If one wanted alkalinity, a pinch of baking soda (sodium bicarbonate) would do the trick. Yes, water does dissociate into H+ and OH- ions, but at the ten to the minus seventh level, that’s what the pH level means, and why pure water is pH 7. If you add an acid there are more H+ ions (say from HCl <=> H+ and Cl-) and the value of the pH drops because instead of there being 10 to the minus seventh, it may go to ten to te minus 3 Hydrogen+ ions. Similarly, if one adds a base, one releases more OH- or ties up more H+ ions so the number of them decreases and the pH goes up.
If you expose pure water (which is almost a complete nonconductor) to positifve and negatively charged electrodes you will temporarily cause a very, very, very slight increase in H+ ions at the positive electrode and of OH- at the negative one. But, as soon as you stop they’ll go back to neutral. So, unless this company wanted to furnish double bottles of their water with a small connecting tube at the bottom, and a battery that one can turn on and hook to the positive and negative electrodes respectively in the bottles, AND instructed the person to use a straw and drink out of the bottle with the positive electrode while it’s running, one would get nothing unusual.

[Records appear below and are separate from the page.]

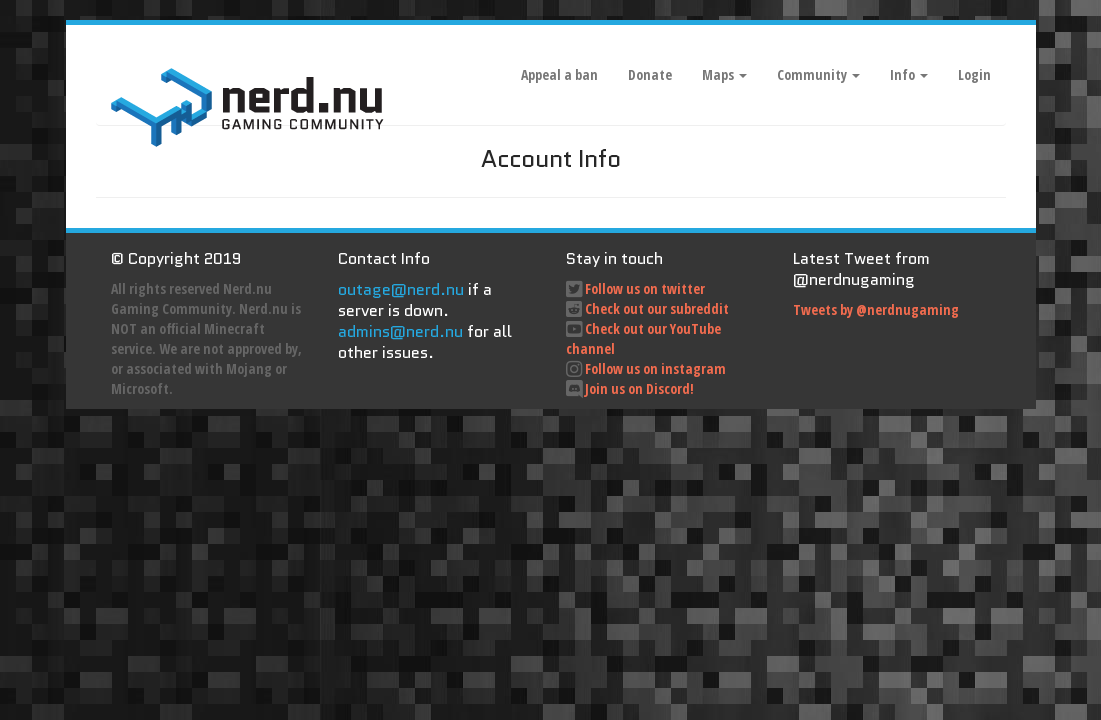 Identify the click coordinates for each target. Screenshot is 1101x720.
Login (974, 74)
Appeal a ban (559, 74)
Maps (724, 74)
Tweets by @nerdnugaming (876, 309)
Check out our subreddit (657, 308)
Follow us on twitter (645, 288)
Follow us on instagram (655, 368)
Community (818, 74)
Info (909, 74)
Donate (650, 74)
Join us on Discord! (639, 388) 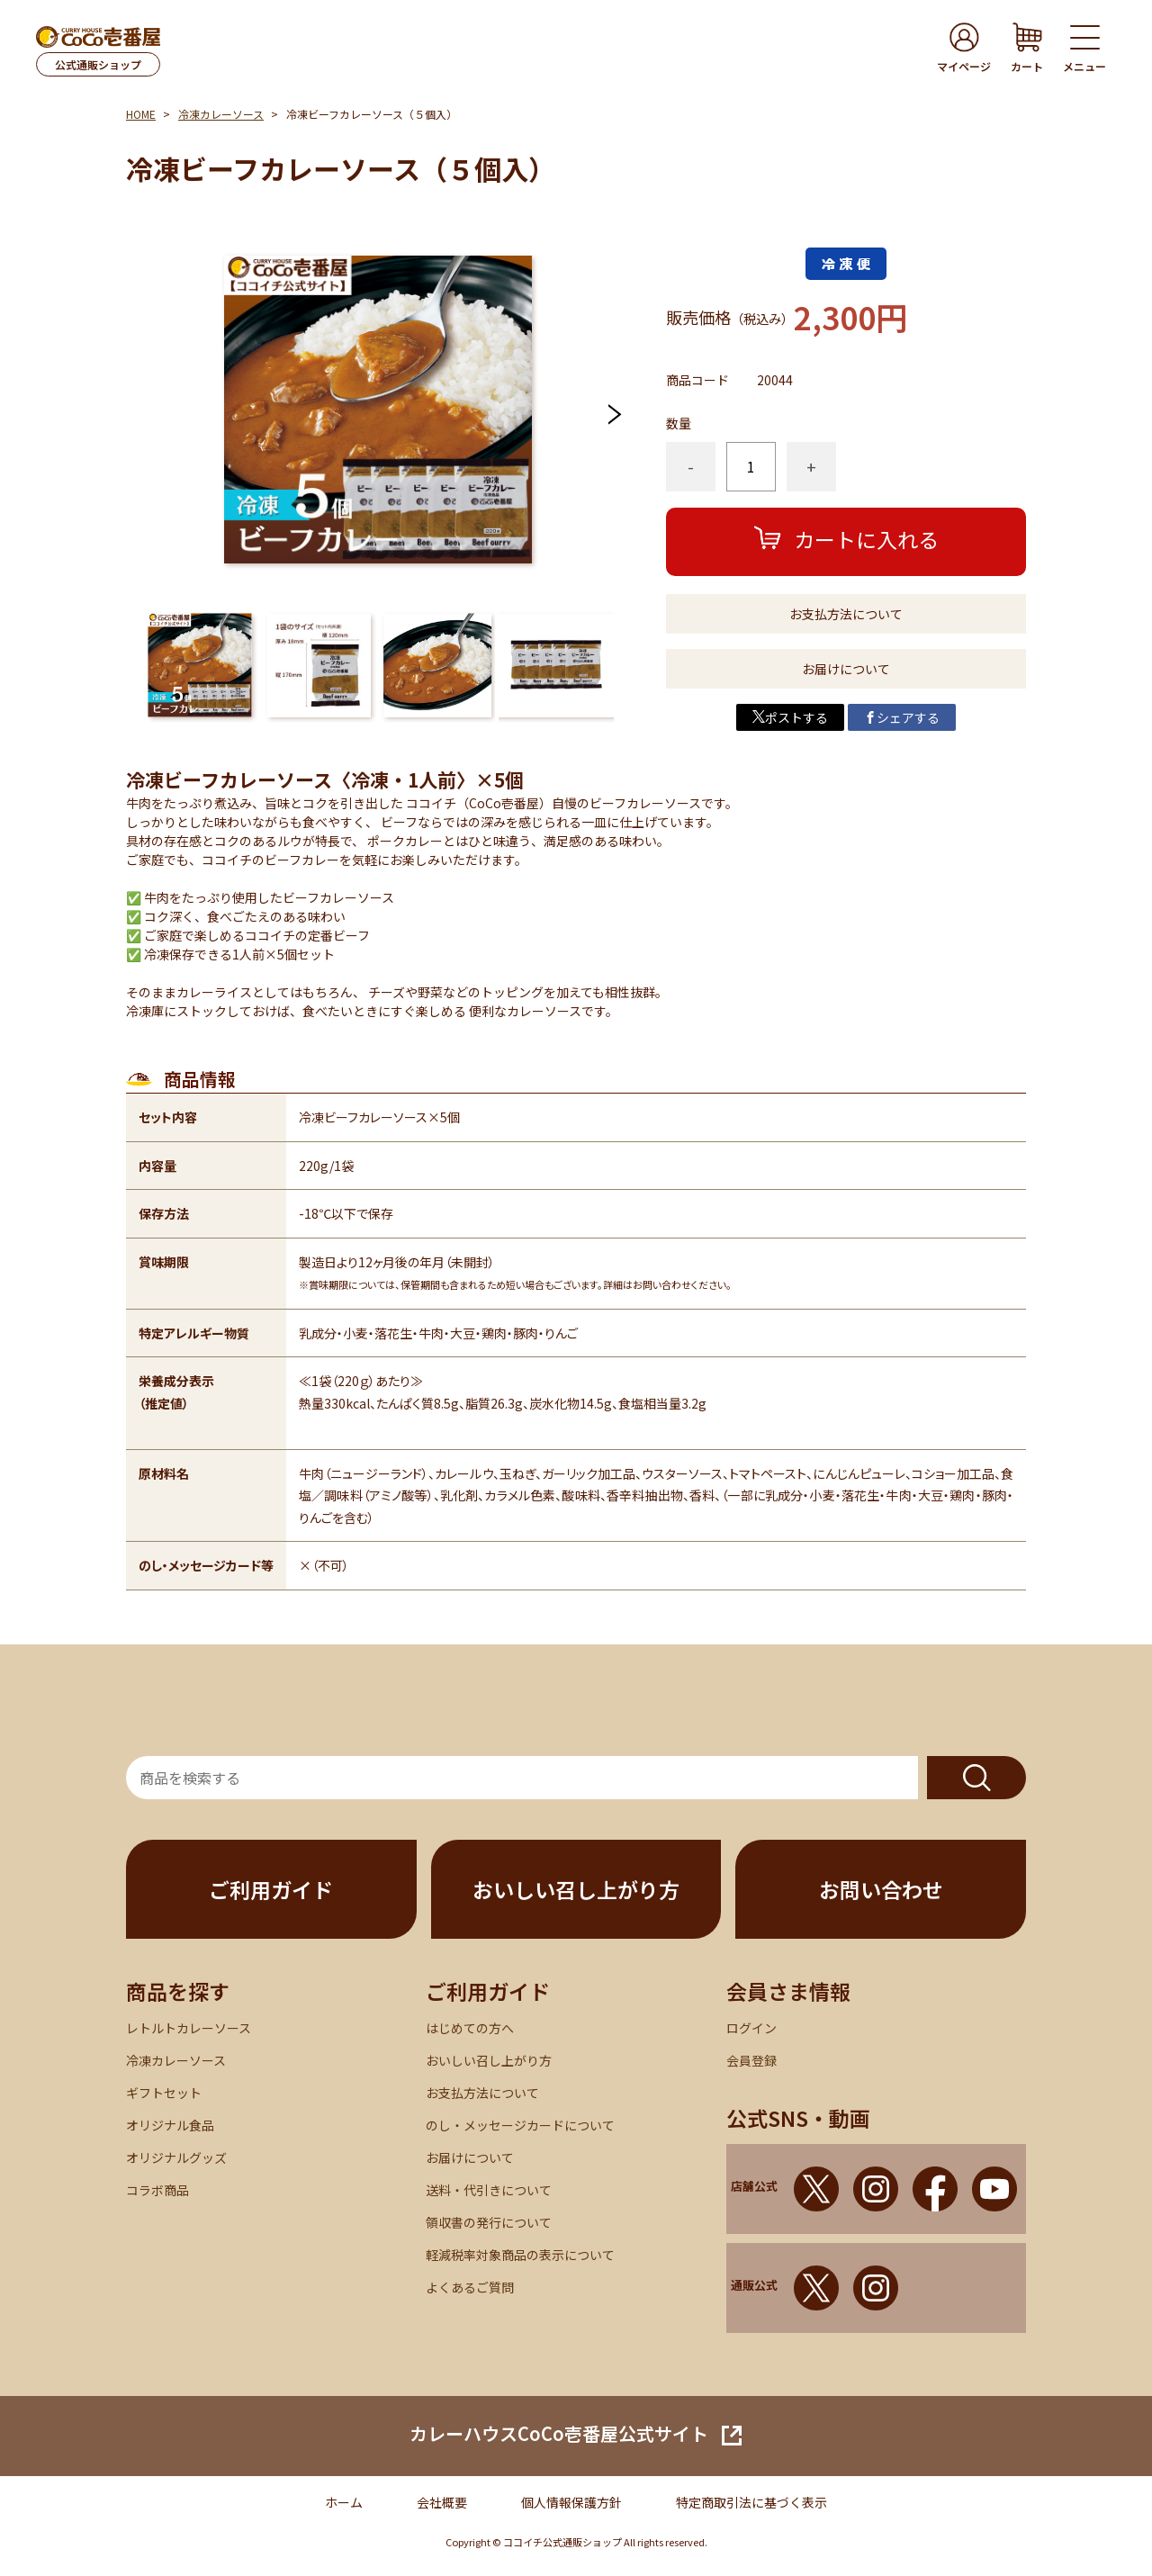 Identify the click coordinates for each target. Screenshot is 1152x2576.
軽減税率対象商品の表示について (520, 2255)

And even that would furnish such a submicroscopic amount of extra OH- that it would be meaningless.
Hm. Okay, thanks for the information. I suspected based on what I’d been reading that there wasn’t anything to this.
If it is pure H2O, it is neutral, not alkaline, nor acidic. Why would anyone thing alkalinity would impart anything magical to the water? As a ‘regulator’ for a city water supply, I would think you would have a chemistry background.
Asanta, I’m not sure where your hostility originates, but if you really want to know, I have a master’s degree in biology and my undergraduate days are long (16 years) behind me. I’m sorry if you feel that I’m unqualified for my position, but my supervisors haven’t had many complaints. I was posting to get some additional resources of the kind that Occam was kind enough to provide precisely because I wish to do a good job. To clarify, I am a state regulator who happens to oversee bottled water not a certified operator at a public water system.